Penrose sieht hier allerdings ein Problem: Direkt nach dem Urknall war das gesamte Universum sehr gleichmäßig von Teilchen bzw. Strahlung erfüllt. Eigentlich sollte das dann doch ein Zustand mit sehr hoher Entropie sein, weil er eben sehr gleichmäßig ist. Wenn das so ist, wie kommt es dann, dass die Entropie im Universum noch weiter steigen konnte und sich dabei Strukturen wie Sterne bilden konnten, die den Raum ungleichmäßig ausfüllen?
Penrose argumentiert, dass der Grund dafür die Gravitation ist – wenn Materie sich verklumpt, dann steigt dabei die Entropie wegen der Gravitation. Penrose nimmt an, dass das Gravitationsfeld (besser gesagt, die Raumkrümmung (ratet mal, wo ihr klicken müsst, wenn ihr eine Serie über die Raumkrümmung lesen wollt…)) selbst eine gewisse Entropie enthält. Er macht dies an dem bekannten Phänomen der Entropie schwarzer Löcher fest.

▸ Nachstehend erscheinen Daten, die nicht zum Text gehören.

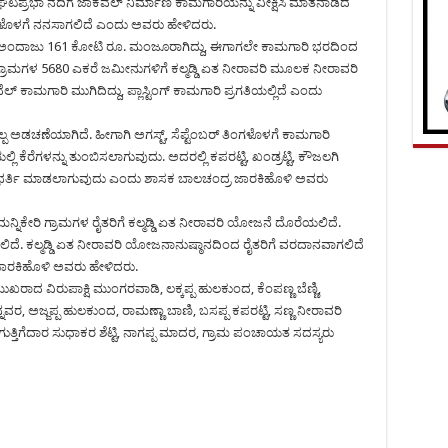
 ಘಟಪ್ರಭಾ ನದಿಗೆ ಜಾಕವೆಲ್ ನಿರ್ಮಾಣ ಕಾಮಗಾರಿಯನ್ನು ವೀಕ್ಷಿಸಿ ಮಾತನಾಡಿದ
ಳೊಳಗೆ ನನಸಾಗಲಿದೆ ಎಂದು ಅವರು ಹೇಳಿದರು.
ಿಗೆ ಅಂದಾಜು 161 ಕೋಟಿ ರೂ. ಮಂಜೂರಾಗಿದ್ದು, ಈಗಾಗಲೇ ಕಾಮಗಾರಿ ಭರದಿಂದ
ಗ್ರಾಮಗಳ 5680 ಎಕರೆ ಜಮೀನುಗಳಿಗೆ ಕಲ್ಮಡ್ಡಿ ಏತ ನೀರಾವರಿ ಮೂಲಕ ನೀರಾವರಿ
ಕಾಮಗಾರಿ ಮುಗಿದಿದ್ದು, ಪ್ಲಾಸ್ಟಿಂಗ್ ಕಾಮಗಾರಿ ಪ್ರಗತಿಯಲ್ಲಿದೆ ಎಂದು
ಲ್ಪ ಅಡಚಣೆಯಾಗಿದೆ. ಹೀಗಾಗಿ ಅಗಸ್ಟ್, ಸೆಪ್ಟೆಂಬರ್ ತಿಂಗಳೊಳಗೆ ಕಾಮಗಾರಿ
 ಕೆರೆಗಳನ್ನು ತುಂಬಿಸಲಾಗುವುದು. ಅದರಲ್ಲಿ ಕಪರಟ್ಟಿ, ಖಂಡ್ರಟ್ಟಿ, ಕೌಜಲಗಿ
ಳನ್ನು ಭರ್ತಿ ಮಾಡಲಾಗುವುದು ಎಂದು ಶಾಸಕ ಬಾಲಚಂದ್ರ ಜಾರಕಿಹೊಳಿ ಅವರು
ಿಕೇರಿ ಗ್ರಾಮಗಳ ರೈತರಿಗೆ ಕಲ್ಮಡ್ಡಿ ಏತ ನೀರಾವರಿ ಯೋಜನೆ ದೊರೆಯಲಿದೆ.
ೆ. ಕಲ್ಮಡ್ಡಿ ಏತ ನೀರಾವರಿ ಯೋಜನಾನುಷ್ಠಾನದಿಂದ ರೈತರಿಗೆ ವರದಾನವಾಗಲಿದೆ
ಜಾರಕಿಹೊಳಿ ಅವರು ಹೇಳಿದರು.
ುಖರಾದ ವಿರುಪಾಕ್ಷಿ ಮುಂಗರವಾಡಿ, ಲಕ್ಕಪ್ಪ ಹುಲಕುಂದ, ಕೆಂಪಣ್ಣ ಬೆಣ್ಣಿ,
ಅಜ್ಜಪ್ಪ ಹುಲಕುಂದ, ರಾಮಣ್ಣಾ ಬಾಣಿ, ಬಸಪ್ಪ ಕಪರಟ್ಟಿ, ಸಣ್ಣ ನೀರಾವರಿ
್ತಿಗೆದಾರ ಸುಧಾಕರ ಶೆಟ್ಟಿ, ನಾಗಪ್ಪ ಮಾದರ, ಗ್ರಾಮ ಪಂಚಾಯತ ಸದಸ್ಯರು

Schwarze Löcher sind vermutlich jedem irgendwie ein Begriff: Sie entstehen, wenn man Materie so stark zusammenballt, dass das Schwerefeld an der Oberfläche des Materieklumpens so stark wird, dass nicht mal Licht mehr diesem Schwerefeld entkommen kann. In der Nähe des Schwarzen Loches ist deshalb das Schwerefeld typischerweise sehr stark (aber trotzdem sind Schwarze Löcher keine Staubsauger). Dank der Überlegungen von Steven Hawking (und vor ihm Jakob Bekenstein) weiß man, dass Schwarze Löcher trotzdem nicht vollkommen schwarz sind – sie strahlen auf Grund eines komplizierten Quanteneffekts Licht aus, allerdings typischerweise extrem wenig (je größer das Schwarze Loch, desto weniger Licht sendet es aus). Man kann ihnen deswegen eine Temperatur und damit auch eine Entropie zuordnen, und die Entropie eines Schwarzen Lochs ist extrem groß.
Penrose argumentiert deshalb, dass bei der Verklumpung der Materie nach dem Urknall (wo sich ja zum Beispiel die Galaxienkerne mit ihren riesigen Schwarzen Löcher gebildet haben) die Entropie zugenommen hat und dass dies letztlich der Grund dafür ist, dass wir im Universum überall eine Zunahme der Entropie beobachten.